## Exercise prompt
Every record below should be printed again exactly, with its pictures removed.

*** Data listing Section Begins ***

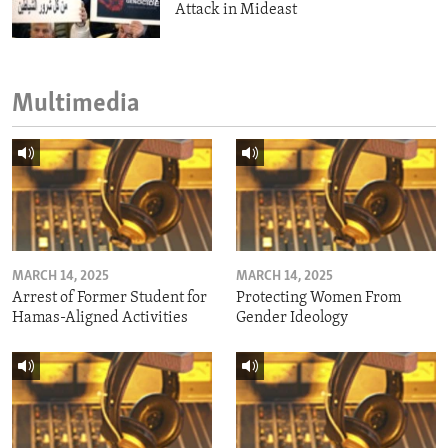
Attack in Mideast
Multimedia
MARCH 14, 2025
MARCH 14, 2025
Arrest of Former Student for
Protecting Women From
Hamas-Aligned Activities
Gender Ideology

*** Data listing Section Ends ***

## Final answer
Attack in Mideast
Multimedia
MARCH 14, 2025
MARCH 14, 2025
Arrest of Former Student for
Protecting Women From
Hamas-Aligned Activities
Gender Ideology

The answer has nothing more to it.